On Wed, 17 May 2017, 11:01am, Sebastian Andrzej Siewior wrote:
> On 2017-05-12 11:55:52 [-0400], Chad Dupuis wrote:
> > Ok, I believe I've found the issue here. The machine that the test has
> > performed on had many more possible CPUs than active CPUs. We calculate
> > which CPU to the work time on in bnx2fc_process_new_cqes() like this:
> >
> > unsigned int cpu = wqe % num_possible_cpus();
> >
> > Since not all CPUs are active, we were trying to schedule work on
> > non-active CPUs which meant that the upper layers were never notified of
> > the completion. With this change:
> >
> > diff --git a/drivers/scsi/bnx2fc/bnx2fc_hwi.c
> > b/drivers/scsi/bnx2fc/bnx2fc_hwi.c
> > index c2288d6..6f08e43 100644
> > --- a/drivers/scsi/bnx2fc/bnx2fc_hwi.c
> > +++ b/drivers/scsi/bnx2fc/bnx2fc_hwi.c
> > @@ -1042,7 +1042,12 @@ static int bnx2fc_process_new_cqes(struct
> > bnx2fc_rport *tgt)
> > /* Pending work request completion */
> > struct bnx2fc_work *work = NULL;
> > struct bnx2fc_percpu_s *fps = NULL;
> > - unsigned int cpu = wqe % num_possible_cpus();
> > + unsigned int cpu = wqe % num_active_cpus();
> > +
> > + /* Sanity check cpu to make sure it's online */
> > + if (!cpu_active(cpu))
> > + /* Default to CPU 0 */
> > + cpu = 0;
> >
> > work = bnx2fc_alloc_work(tgt, wqe);
> > if (work) {
> >
> > The issue is fixed.
> >
> > Sebastian, can you add this change to your patch set?
>
> Are sure that you can reliably reproduce the issue and fix it with the
> patch above? Because this patch:
Yes it was reproducible each time we would start the FCoE interface. With
the above patch, our sanity test passed with no issues seen.
>
> diff --git a/init/main.c b/init/main.c
> index b0c11cbf5ddf..483a971b1fd2 100644
> --- a/init/main.c
> +++ b/init/main.c
> @@ -997,6 +997,12 @@ static int __ref kernel_init(void *unused)

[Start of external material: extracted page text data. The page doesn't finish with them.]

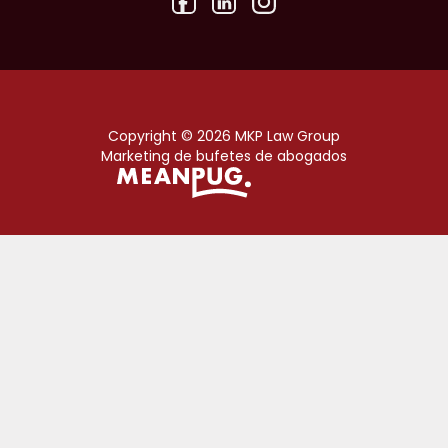
Copyright © 2026 MKP Law Group
Marketing de bufetes de abogados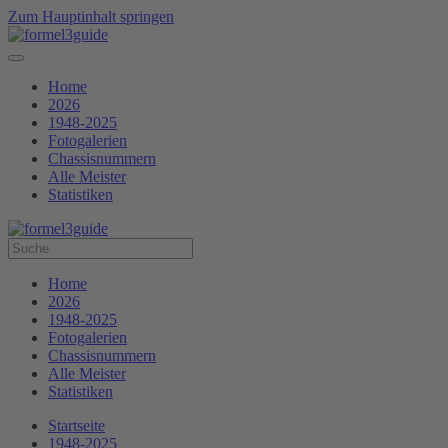
Zum Hauptinhalt springen
Home
2026
1948-2025
Fotogalerien
Chassisnummern
Alle Meister
Statistiken
Home
2026
1948-2025
Fotogalerien
Chassisnummern
Alle Meister
Statistiken
Startseite
1948-2025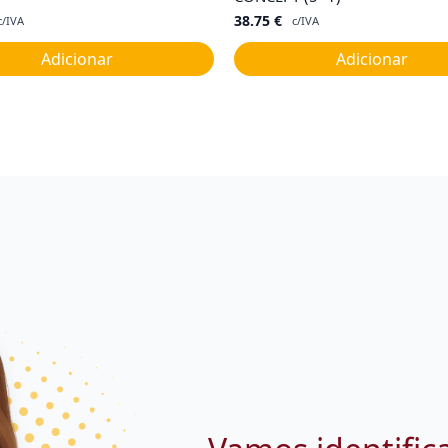
38.75
€
c/IVA
c/IVA
Adicionar
Adicionar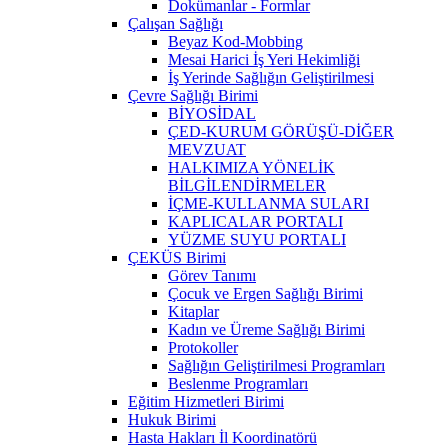
Dokümanlar - Formlar
Çalışan Sağlığı
Beyaz Kod-Mobbing
Mesai Harici İş Yeri Hekimliği
İş Yerinde Sağlığın Geliştirilmesi
Çevre Sağlığı Birimi
BİYOSİDAL
ÇED-KURUM GÖRÜŞÜ-DİĞER
MEVZUAT
HALKIMIZA YÖNELİK
BİLGİLENDİRMELER
İÇME-KULLANMA SULARI
KAPLICALAR PORTALI
YÜZME SUYU PORTALI
ÇEKÜS Birimi
Görev Tanımı
Çocuk ve Ergen Sağlığı Birimi
Kitaplar
Kadın ve Üreme Sağlığı Birimi
Protokoller
Sağlığın Geliştirilmesi Programları
Beslenme Programları
Eğitim Hizmetleri Birimi
Hukuk Birimi
Hasta Hakları İl Koordinatörü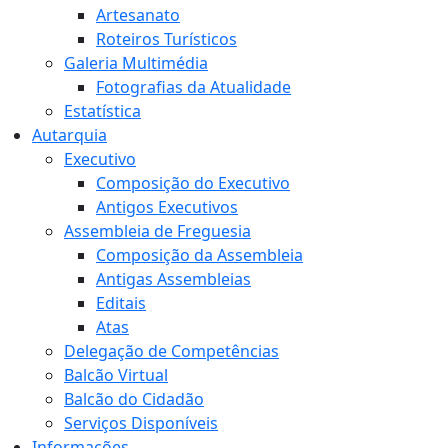
Artesanato
Roteiros Turísticos
Galeria Multimédia
Fotografias da Atualidade
Estatística
Autarquia
Executivo
Composição do Executivo
Antigos Executivos
Assembleia de Freguesia
Composição da Assembleia
Antigas Assembleias
Editais
Atas
Delegação de Competências
Balcão Virtual
Balcão do Cidadão
Serviços Disponíveis
Informações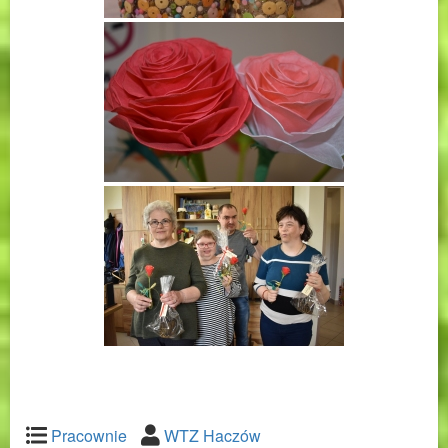
Pracownie
WTZ Haczów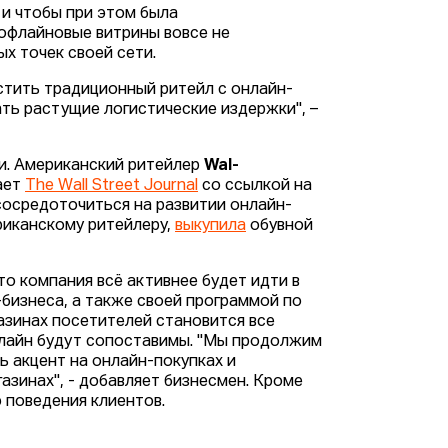
 и чтобы при этом была
 офлайновые витрины вовсе не
х точек своей сети.
стить традиционный ритейл с онлайн-
ть растущие логистические издержки", –
и. Американский ритейлер
Wal-
ает
The Wall Street Journal
со ссылкой на
сосредоточиться на развитии онлайн-
риканскому ритейлеру,
выкупила
обувной
что компания всё активнее будет идти в
бизнеса, а также своей программой по
азинах посетителей становится все
офлайн будут сопоставимы. "Мы продолжим
 акцент на онлайн-покупках и
азинах", - добавляет бизнесмен. Кроме
ю поведения клиентов.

> "See Linux Documentation/admin-guide/init.rst for guidance.");
> }
>
> +static void workfn(struct work_struct *work)
> +{
> + pr_err("%s() %d\n", __func__, raw_smp_processor_id());
> +}
> +static DECLARE_WORK(work, workfn);
> +
> static noinline void __init kernel_init_freeable(void)
> {
> /*
> @@ -1040,6 +1046,15 @@ static noinline void __init kernel_init_freeable(void)
>
> (void) sys_dup(0);
> (void) sys_dup(0);
> + {
> +
> + cpu_down(3);
> + pr_err("%s() num possible: %d\n", __func__,
> num_possible_cpus());
> + pr_err("%s() num online : %d\n", __func__,
> num_online_cpus());
> + pr_err("%s() 3 active : %d\n", __func__, cpu_active(3));
> + schedule_work_on(3, &work);
> + ssleep(5);
> + }
> /*
> * check if there is an early userspace init. If yes, let it do all
> * the work
>
> produces this output:
> [ 1.960313] Unregister pv shared memory for cpu 3
> [ 1.997000] kernel_init_freeable() num possible: 8
> [ 1.998073] kernel_init_freeable() num online : 7
> [ 1.999125] kernel_init_freeable() 3 active : 0
> [ 2.000337] workfn() 1
>
> which means, CPU3 is offline and work runs on CPU1 instead. So it does
> already what you suggest except that chances are, that it is not run on
> CPU0 in this case (but on another CPU).
>
> So it either takes some time for wait_for_completion(&io_req->tm_done);
> to come back _or_ there is a leak somewhere where a complete() is
> somehow missing / racing against something.
>
> Sebastian
>